The Union Cabinet approved India's updated Nationally Determined Contribution (NDC) for 2031–2035 on March 25, 2026, to be communicated to the United Nations Framework Convention on Climate Change (UNFCCC) under the Paris Agreement. The approval was widely reported and analysed in the March 28 current affairs cycle.

The updated NDC commits India to three quantitative targets: (1) Reducing the emissions intensity of GDP by 47% by 2035 from the 2005 baseline — up from the earlier target of 45%. India has already achieved a 36% reduction between 2005 and 2020. (2) Achieving 60% cumulative installed electric power capacity from non-fossil fuel sources by 2035 — India has already reached 52.57% as of February 2026. (3) Creating an additional carbon sink of 3.5 to 4 billion tonnes of CO₂ equivalent through additional forest and tree cover by 2035.

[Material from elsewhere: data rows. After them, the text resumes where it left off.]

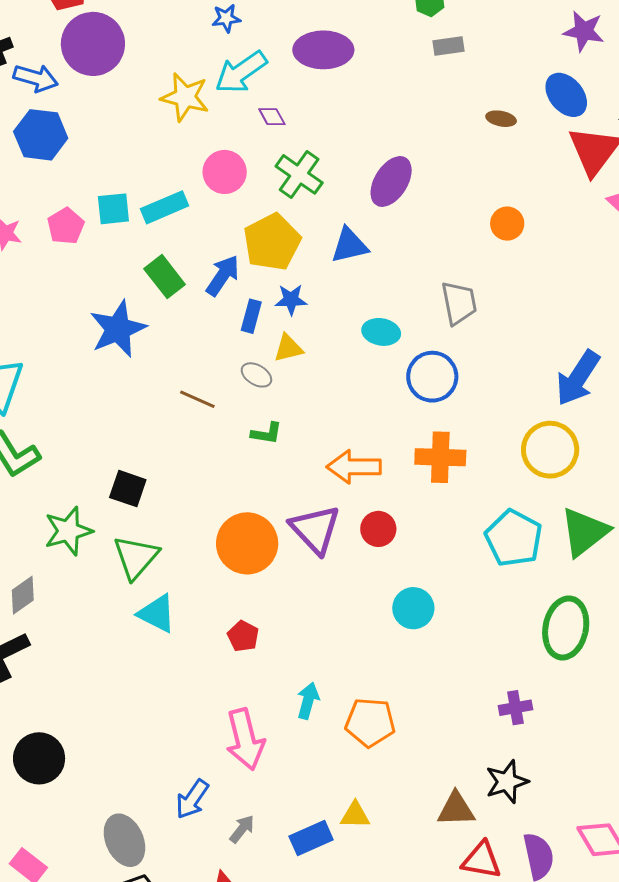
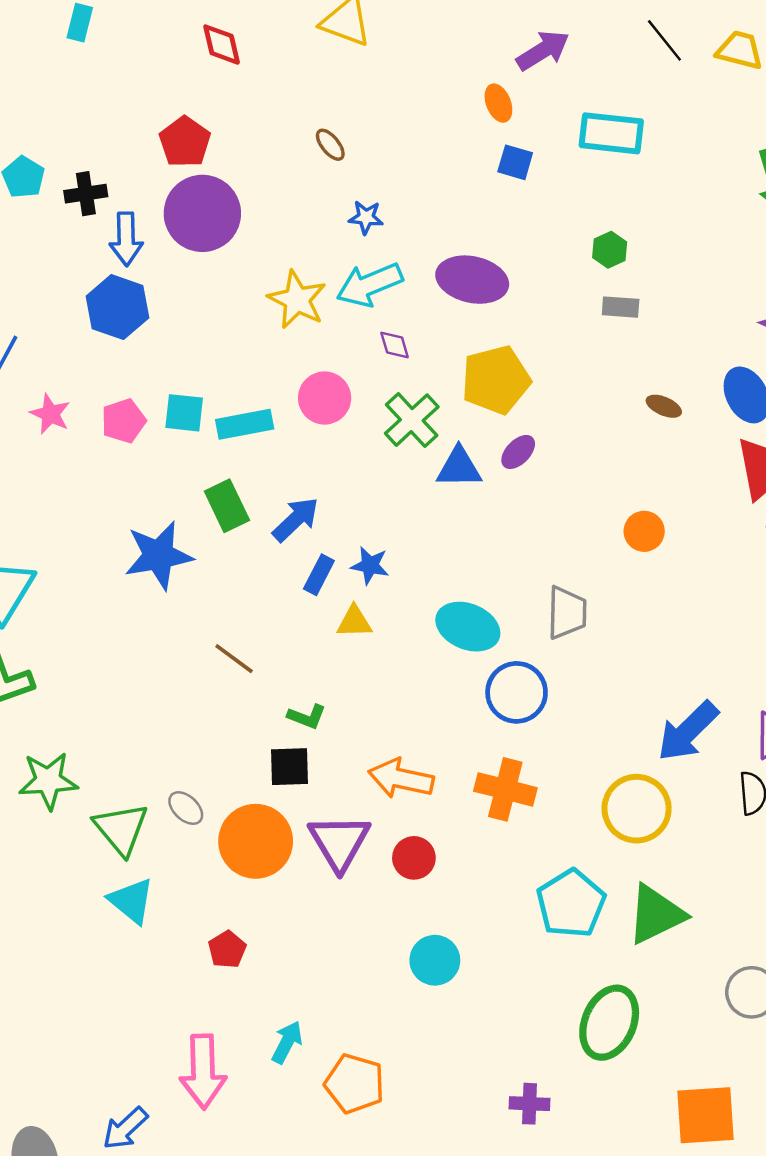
blue arrow: (36, 78) -> (126, 239), turned 60
purple ellipse: (391, 181) -> (518, 452), size x0.6
yellow pentagon: (272, 242) -> (496, 380), moved
blue triangle: (350, 245) -> (459, 467), moved
cyan ellipse: (381, 332) -> (468, 627), size x1.4
gray ellipse: (256, 375) -> (186, 808), moved
black square: (128, 489) -> (289, 767), moved, turned -33
green triangle: (136, 557) -> (121, 829), turned -33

The long-term vision remains net-zero emissions by 2070. The targets were finalised after consultations through ten NITI Aayog working groups covering energy, transport, agriculture, water, and urban sectors.

Rajasthan's significance: Rajasthan is India's largest state by area and a leader in renewable energy — with the highest installed solar power capacity in India (over 22 GW). Achieving India's NDC targets critically depends on Rajasthan's solar and wind energy expansion, especially in the Thar Desert region.